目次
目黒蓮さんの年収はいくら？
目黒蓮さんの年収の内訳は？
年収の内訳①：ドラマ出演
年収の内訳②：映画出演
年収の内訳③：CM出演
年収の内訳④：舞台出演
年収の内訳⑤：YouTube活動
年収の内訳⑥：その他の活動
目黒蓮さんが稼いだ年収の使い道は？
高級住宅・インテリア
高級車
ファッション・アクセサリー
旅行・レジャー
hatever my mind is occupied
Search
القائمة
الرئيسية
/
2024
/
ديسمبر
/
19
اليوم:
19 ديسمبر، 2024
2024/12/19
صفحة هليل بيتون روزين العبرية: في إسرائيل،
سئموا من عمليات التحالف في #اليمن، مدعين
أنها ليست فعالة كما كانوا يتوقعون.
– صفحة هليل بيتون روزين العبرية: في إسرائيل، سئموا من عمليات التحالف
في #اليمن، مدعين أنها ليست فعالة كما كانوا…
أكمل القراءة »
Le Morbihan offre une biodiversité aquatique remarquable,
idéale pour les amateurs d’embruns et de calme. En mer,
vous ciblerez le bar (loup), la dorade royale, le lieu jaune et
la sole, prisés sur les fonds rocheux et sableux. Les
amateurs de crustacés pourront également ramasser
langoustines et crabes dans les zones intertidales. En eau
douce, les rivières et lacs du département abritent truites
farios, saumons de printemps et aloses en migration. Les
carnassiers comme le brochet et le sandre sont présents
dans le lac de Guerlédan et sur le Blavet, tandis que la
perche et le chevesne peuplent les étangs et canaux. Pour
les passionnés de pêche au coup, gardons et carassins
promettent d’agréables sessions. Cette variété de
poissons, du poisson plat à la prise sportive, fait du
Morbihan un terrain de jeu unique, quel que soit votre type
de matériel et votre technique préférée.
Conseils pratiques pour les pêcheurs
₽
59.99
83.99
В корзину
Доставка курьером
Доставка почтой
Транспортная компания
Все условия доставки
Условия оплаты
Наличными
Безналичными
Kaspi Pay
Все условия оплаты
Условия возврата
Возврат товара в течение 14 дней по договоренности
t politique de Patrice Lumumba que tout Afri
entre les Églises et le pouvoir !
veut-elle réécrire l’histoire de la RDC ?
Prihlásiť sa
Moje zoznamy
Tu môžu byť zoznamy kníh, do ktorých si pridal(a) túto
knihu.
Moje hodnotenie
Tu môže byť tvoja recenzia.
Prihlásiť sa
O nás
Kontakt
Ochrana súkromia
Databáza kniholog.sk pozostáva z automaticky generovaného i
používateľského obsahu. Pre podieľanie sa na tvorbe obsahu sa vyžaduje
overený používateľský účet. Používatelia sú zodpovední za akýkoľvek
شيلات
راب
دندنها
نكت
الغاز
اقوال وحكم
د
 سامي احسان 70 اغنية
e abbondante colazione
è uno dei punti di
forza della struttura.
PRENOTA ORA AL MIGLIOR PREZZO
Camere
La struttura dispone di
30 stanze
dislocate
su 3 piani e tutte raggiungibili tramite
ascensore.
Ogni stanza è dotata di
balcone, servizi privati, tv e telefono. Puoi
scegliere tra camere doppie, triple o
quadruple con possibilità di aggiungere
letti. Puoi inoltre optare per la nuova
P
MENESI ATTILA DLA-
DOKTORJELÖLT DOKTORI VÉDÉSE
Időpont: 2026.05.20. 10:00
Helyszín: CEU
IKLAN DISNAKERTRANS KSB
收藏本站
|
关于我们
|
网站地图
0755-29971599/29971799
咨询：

★ ★ ★

**Action item**
In how many lines above does the word "Morbihan" appear? Answer with only the number.

**Solution for this task**
2